# How do you solve 8y^2 - 22y + 15 = 0?

Jun 12, 2015

Use a modified AC Method to find: $8 {y}^{2} - 22 y + 15 = \left(2 y - 3\right) \left(4 y - 5\right)$, hence $y = \frac{3}{2}$ or $y = \frac{5}{4}$.

#### Explanation:

$f \left(y\right) = 8 {y}^{2} - 22 y + 15$ is of the form $a {y}^{2} + b y + c$ with $a = 8$, $b = - 22$ and $c = 15$.

Let $A = 8$, $B = 22$ and $C = 15$.

Look for a factorization of $A C = 8 \cdot 15 = 120$ into a pair of factors whose sum is $B = 22$.
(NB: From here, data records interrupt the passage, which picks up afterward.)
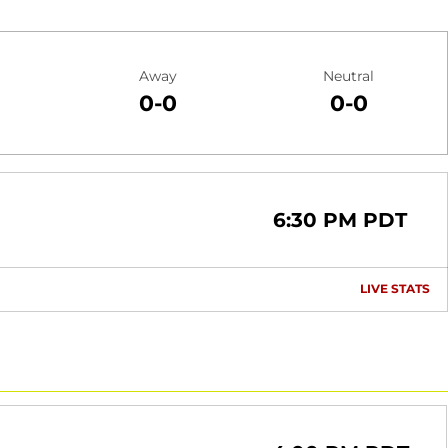
Away
Neutral
0-0
0-0
6:30 PM PDT
LIVE STATS
OP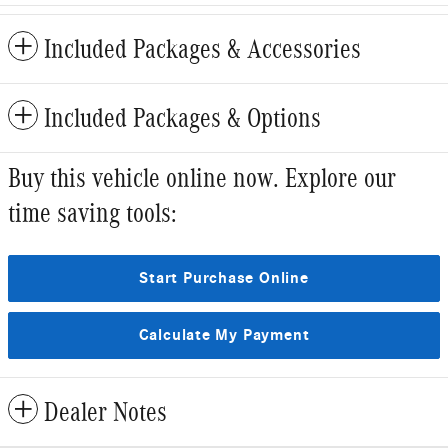
Included Packages & Accessories
Included Packages & Options
Buy this vehicle online now. Explore our
time saving tools:
Start Purchase Online
Calculate My Payment
Dealer Notes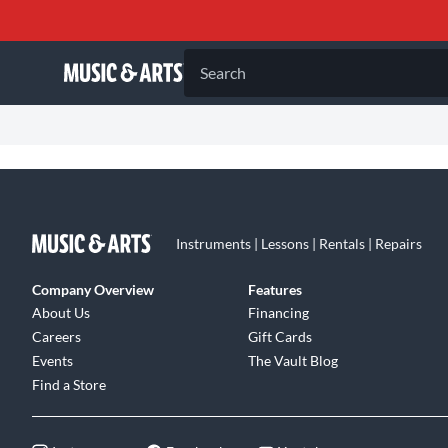
Search
Instruments | Lessons | Rentals | Repairs
Company Overview
Features
About Us
Financing
Careers
Gift Cards
Events
The Vault Blog
Find a Store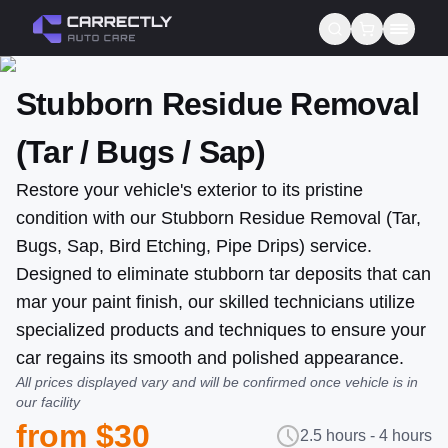
Stubborn Residue Removal
Services
(Tar / Bugs / Sap)
About us
Restore your vehicle's exterior to its pristine
Blog
condition with our Stubborn Residue Removal (Tar,
Contact
Bugs, Sap, Bird Etching, Pipe Drips) service.
Designed to eliminate stubborn tar deposits that can
Gift Cards
mar your paint finish, our skilled technicians utilize
specialized products and techniques to ensure your
Reviews
car regains its smooth and polished appearance.
All prices displayed vary and will be confirmed once vehicle is in
our facility
from $30
2.5 hours - 4 hours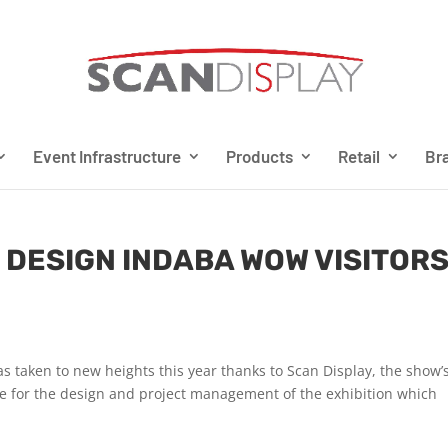
Event Infrastructure
Products
Retail
Bra
 DESIGN INDABA WOW VISITOR
s taken to new heights this year thanks to Scan Display, the show’
ble for the design and project management of the exhibition which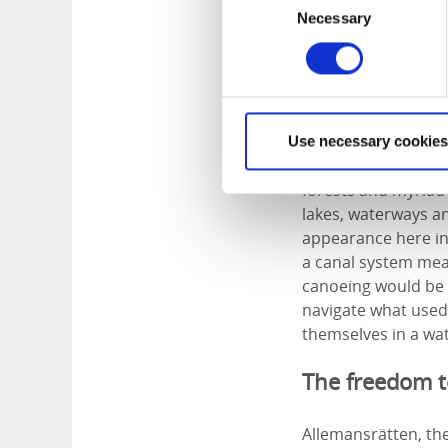
Necessary
Selection
The wilds o
Dalsland
lies west 
Use necessary cookies
Gothenburg. Often r
forests and myriad
lakes, waterways an
appearance here in 
a canal system meas
canoeing would be t
navigate what used
themselves in a wa
The freedom 
Allemansrätten, th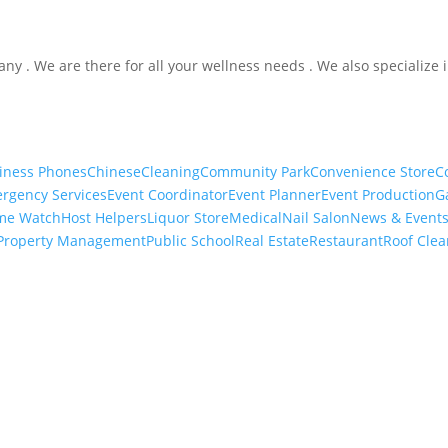
ny . We are there for all your wellness needs . We also specialize 
iness Phones
Chinese
Cleaning
Community Park
Convenience Store
C
rgency Services
Event Coordinator
Event Planner
Event Production
G
me Watch
Host Helpers
Liquor Store
Medical
Nail Salon
News & Event
Property Management
Public School
Real Estate
Restaurant
Roof Clea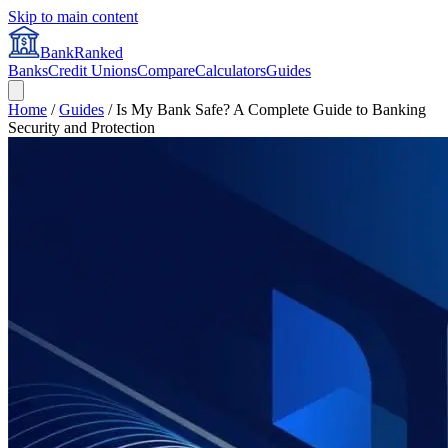
Skip to main content
BankRanked
Banks
Credit Unions
Compare
Calculators
Guides
Home
/
Guides
/
Is My Bank Safe? A Complete Guide to Banking
Security and Protection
Notice that $A + C = 23$, which is close to $22$, so the pair of factors we are looking for is close to $8 , 15$. Notice that $B 1 = 12$ and $B 2 = 10$ works.
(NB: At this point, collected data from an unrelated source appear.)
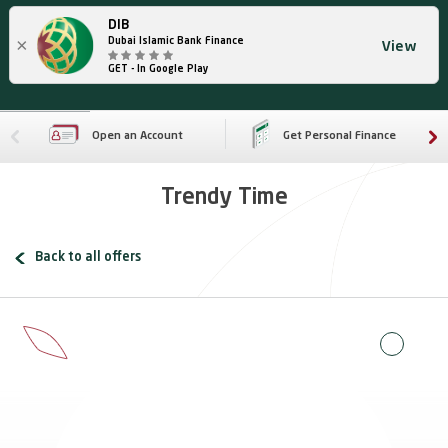
DIB
×
Dubai Islamic Bank Finance
View
GET - In Google Play
Open an Account
Get Personal Finance
Trendy Time
Back to all offers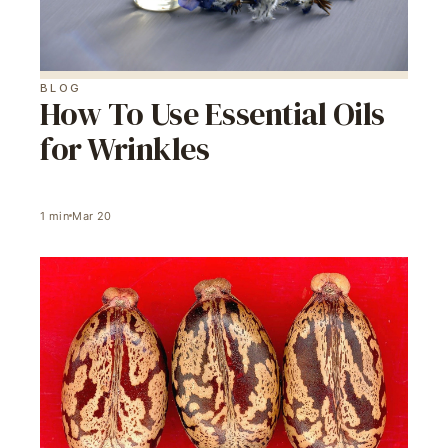
BLOG
How To Use Essential Oils
for Wrinkles
1
min
Mar 20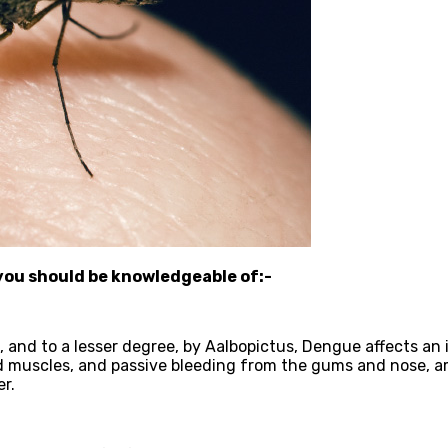
you should be knowledgeable of:-
nd to a lesser degree, by Aalbopictus, Dengue affects an in
d muscles, and passive bleeding from the gums and nose, a
r.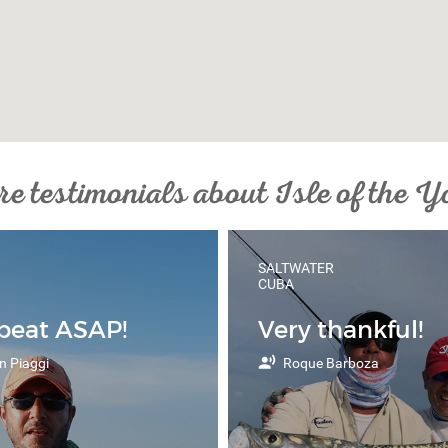
e testimonials about Isle of the Y
SALTWATER
CUBA
epeat ASAP!
Very thankful!
n Piaggi
Roque Barboza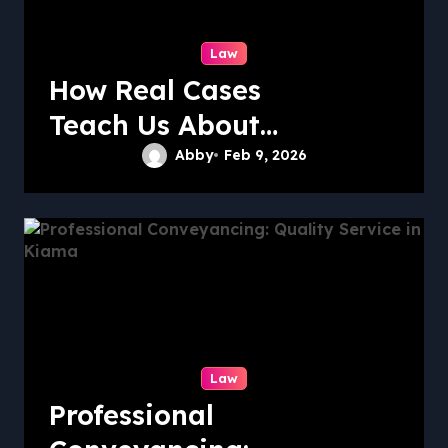
Law
How Real Cases
Teach Us About
Law
Abby
Feb 9, 2026
Law
Professional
Then for each pair $\left(A , B 1\right)$ and $\left(A , B 2\right)$, divide by the HCF (highest common factor) to get a pair of coefficients of a factor of $f \left(y\right)$ (choosing suitable signs) as follows:

$\left(A , B 1\right) = \left(8 , 12\right) \to \left(2 , 3\right) \to \left(2 y - 3\right)$
$\left(A , B 2\right) = \left(8 , 10\right) \to \left(4 , 5\right) \to \left(4 y - 5\right)$

Hence $8 {y}^{2} - 22 y + 15 = \left(2 y - 3\right) \left(4 y - 5\right)$

If $f \left(y\right) = 0$ then $\left(2 y - 3\right) = 0$ giving $y = \frac{3}{2}$

or $\left(4 y - 5\right) = 0$ giving $y = \frac{5}{4}$.